Site icon Africtelegraph – Toute l'actualité africaine

Forum de Dakar : Bassirou Diomaye Faye plaide pour une Afrique actrice

Scenic view of colorful colonial buildings and boats on Goree Island, Senegal.

Photo : Emeka Mbaebie / Pexels

Partagez!

L’édition en cours du Forum international de Dakar sur la paix et la sécurité en Afrique a offert au chef de l’État sénégalais, Bassirou Diomaye Faye, une tribune pour réaffirmer sa lecture des équilibres géopolitiques continentaux.

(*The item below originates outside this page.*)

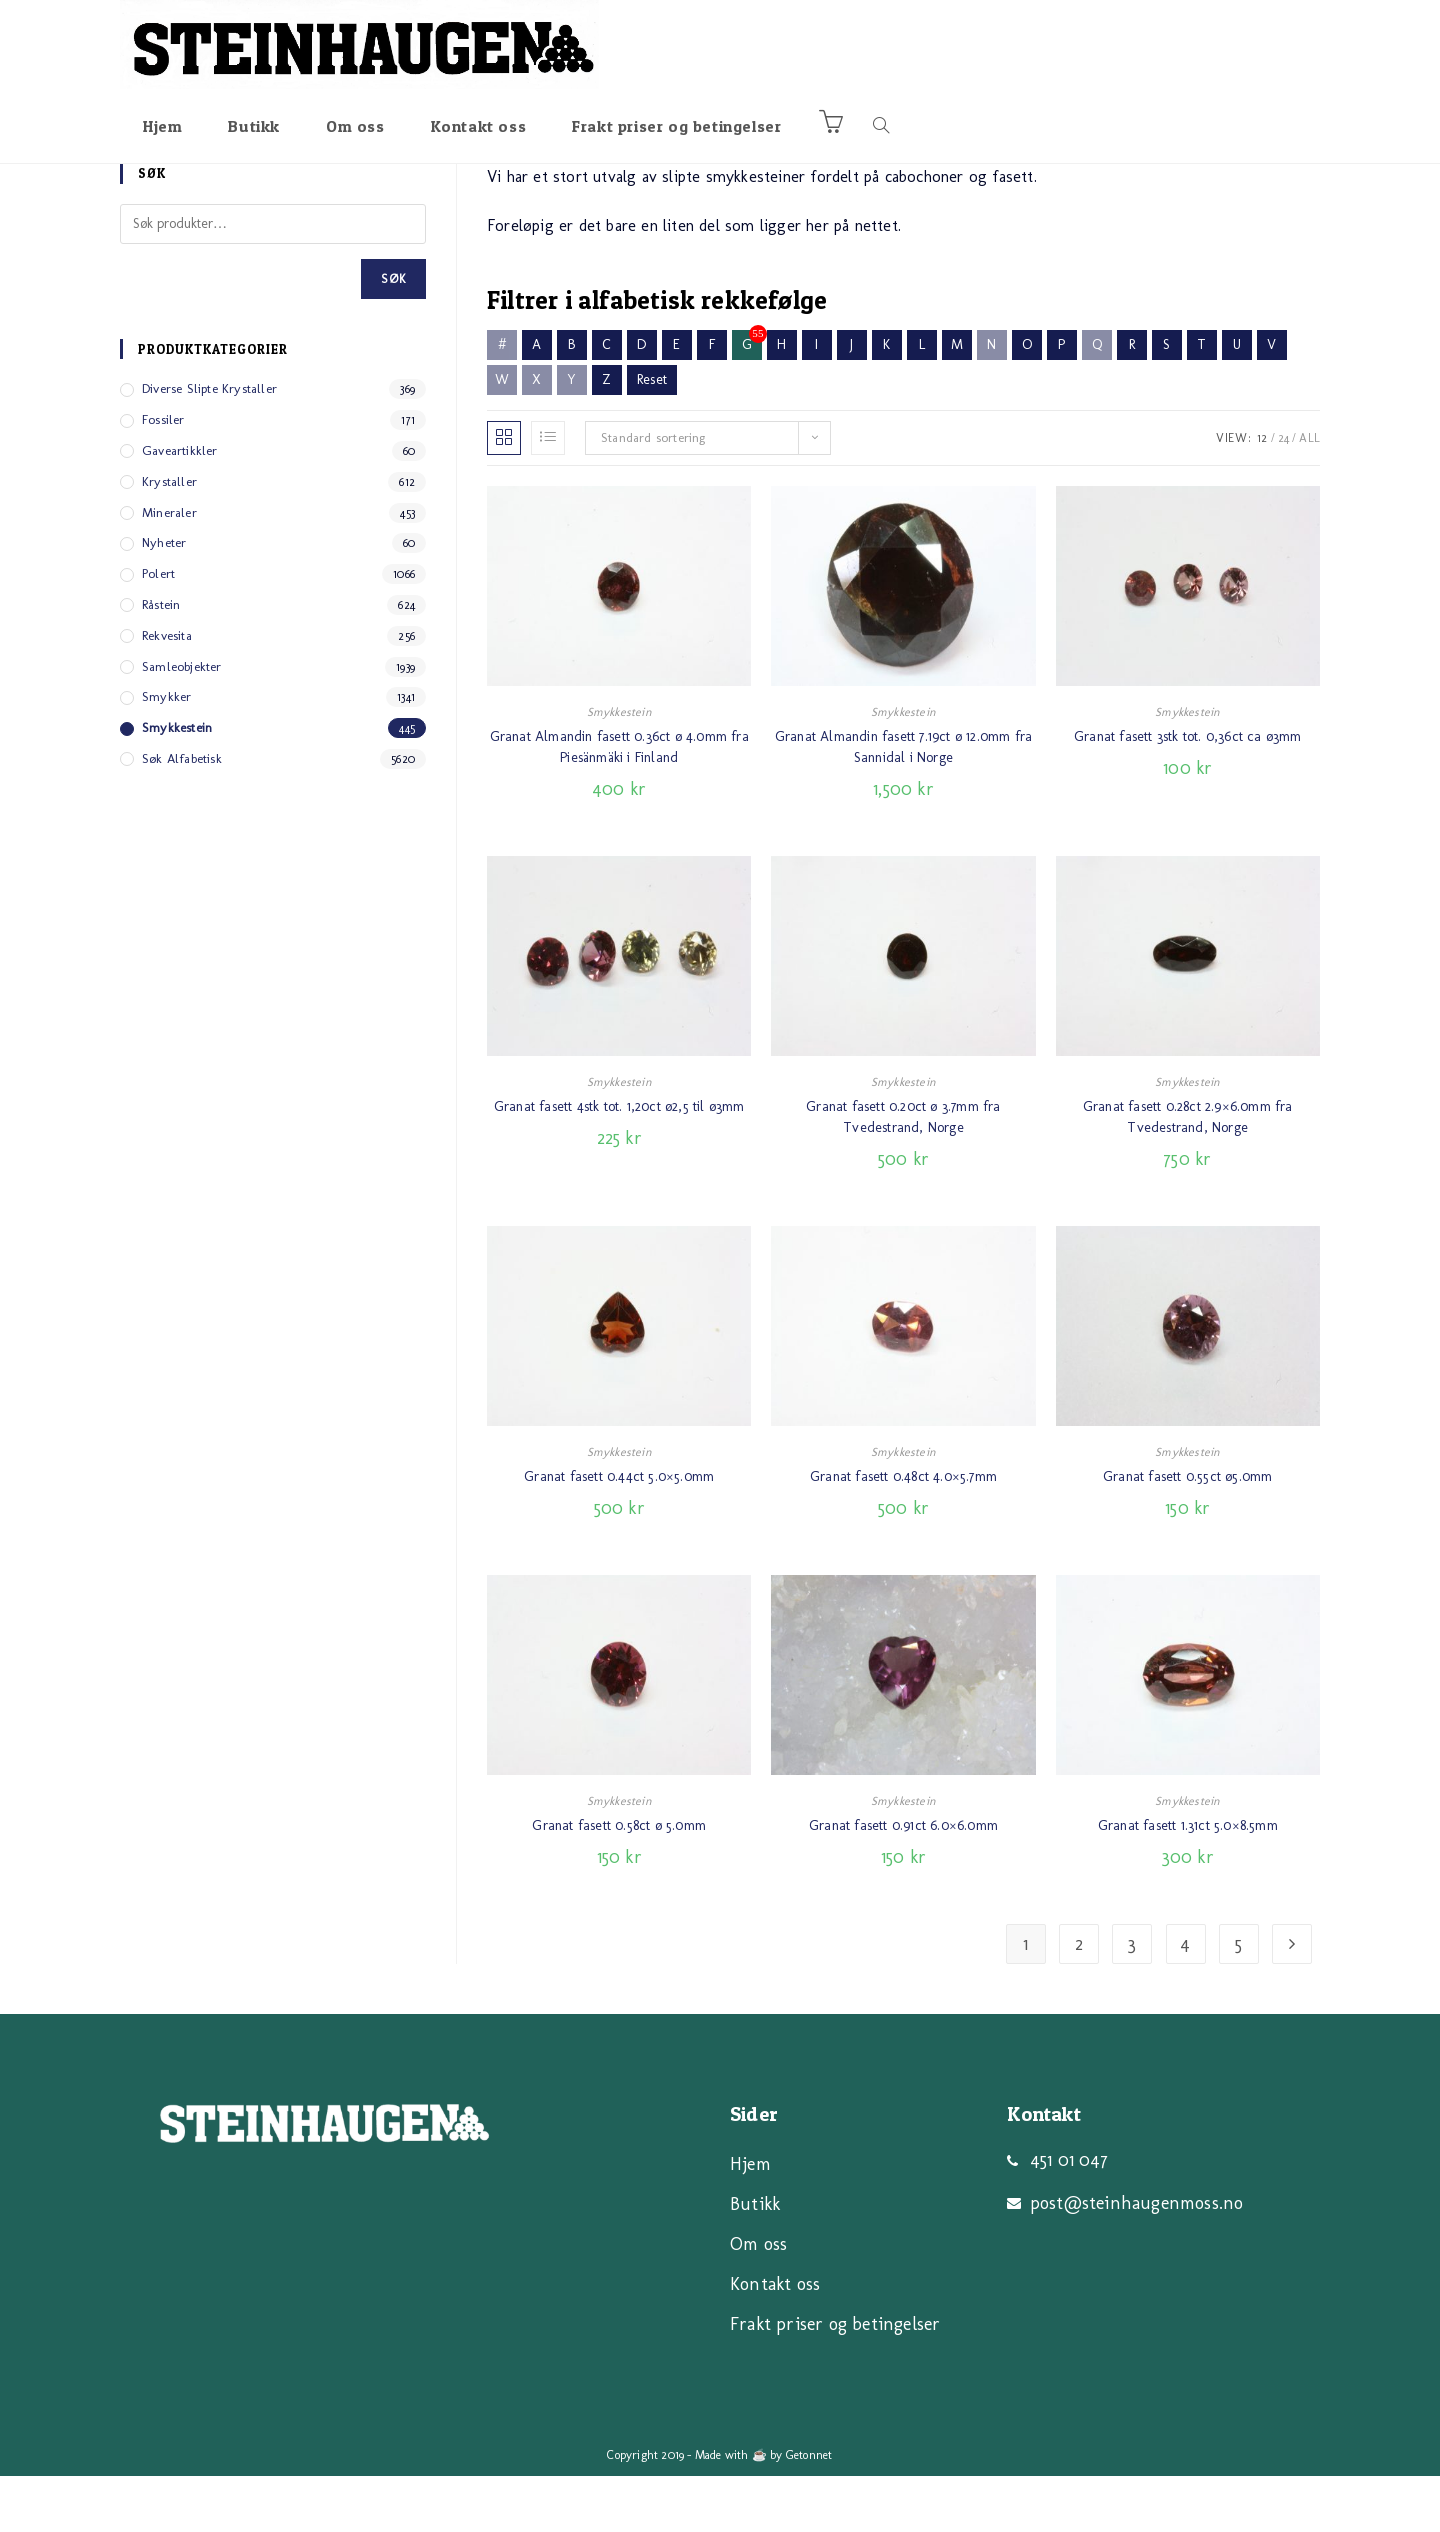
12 (1262, 494)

Devant un parterre de responsables politiques, militaires et diplomatiques réunis dans la capitale sénégalaise, le président a plaidé pour une Afrique qui cesse de subir les rivalités entre les grandes puissances et qui prenne part, en acteur à part entière, aux décisions engageant sa sécurité et son avenir.

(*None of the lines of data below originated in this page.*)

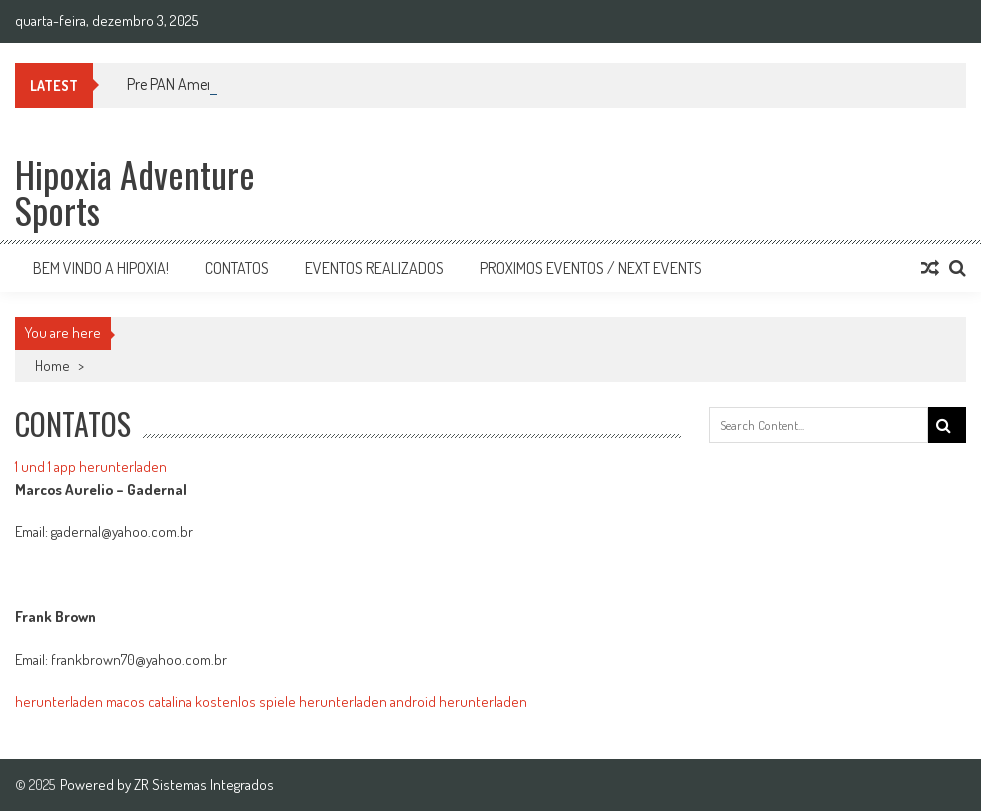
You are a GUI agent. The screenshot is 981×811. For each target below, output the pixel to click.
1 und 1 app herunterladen (91, 466)
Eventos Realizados (374, 268)
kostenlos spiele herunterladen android (315, 701)
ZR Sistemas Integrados (204, 784)
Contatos (237, 268)
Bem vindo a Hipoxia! (101, 268)
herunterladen (59, 701)
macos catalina (149, 701)
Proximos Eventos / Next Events (591, 268)
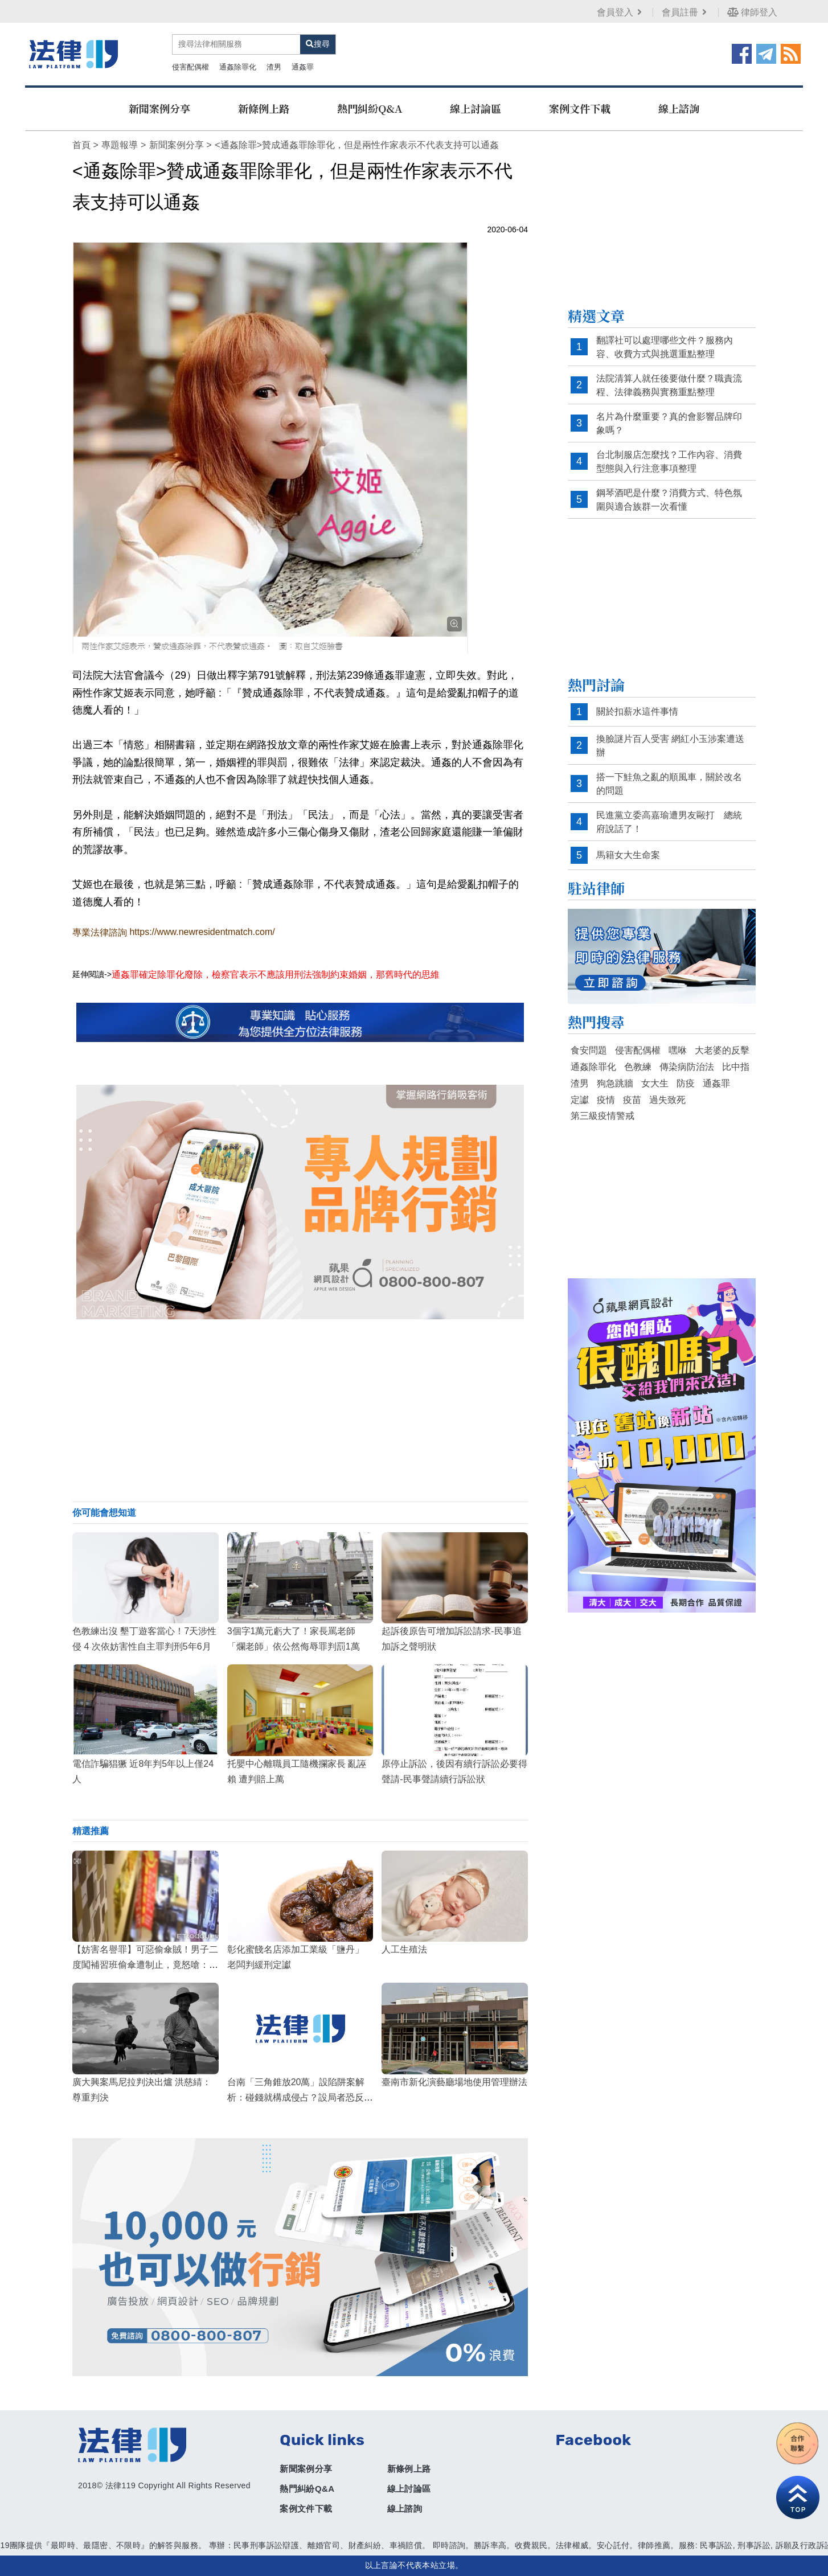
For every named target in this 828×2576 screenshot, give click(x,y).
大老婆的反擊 (722, 1050)
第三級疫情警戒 (602, 1116)
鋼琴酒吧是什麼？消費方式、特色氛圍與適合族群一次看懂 (669, 499)
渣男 (274, 67)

Une posture de rupture assumée

Le message délivré par Bassirou Diomaye Faye s’inscrit dans la continuité de la ligne souverainiste défendue par le tandem exécutif qu’il forme avec le Premier ministre Ousmane Sonko. En refusant que le continent demeure cantonné au rôle de spectateur, le président sénégalais a souligné la nécessité pour les États africains de peser sur les cadres multilatéraux qui structurent la gouvernance mondiale de la paix, qu’il s’agisse des enceintes onusiennes, des coalitions antiterroristes ou des dispositifs régionaux de sécurité collective.

Cette posture se nourrit d’un constat largement partagé dans les capitales africaines francophones : la concurrence stratégique entre Washington, Pékin, Moscou et, dans une moindre mesure, les puissances européennes, tend à instrumentaliser le continent sans lui reconnaître une capacité pleine d’initiative. Les crises sahéliennes, la fragilisation des dispositifs militaires hérités de la coopération française et l’émergence de nouveaux partenaires sécuritaires, notamment russes et turcs, ont nourri la demande d’une doctrine africaine autonome.

Dakar, plateforme diplomatique du continent

En accueillant à nouveau ce rendez-vous devenu incontournable du calendrier stratégique continental, le Sénégal conforte sa position de carrefour diplomatique en Afrique de l’Ouest. Le Forum de Dakar, créé en 2014, rassemble chaque année dirigeants politiques, chefs militaires, universitaires et représentants de la société civile autour des grands dossiers de paix et de sécurité qui traversent l’espace africain, du bassin du lac Tchad au golfe de Guinée, en passant par la Corne de l’Afrique et la région des Grands Lacs.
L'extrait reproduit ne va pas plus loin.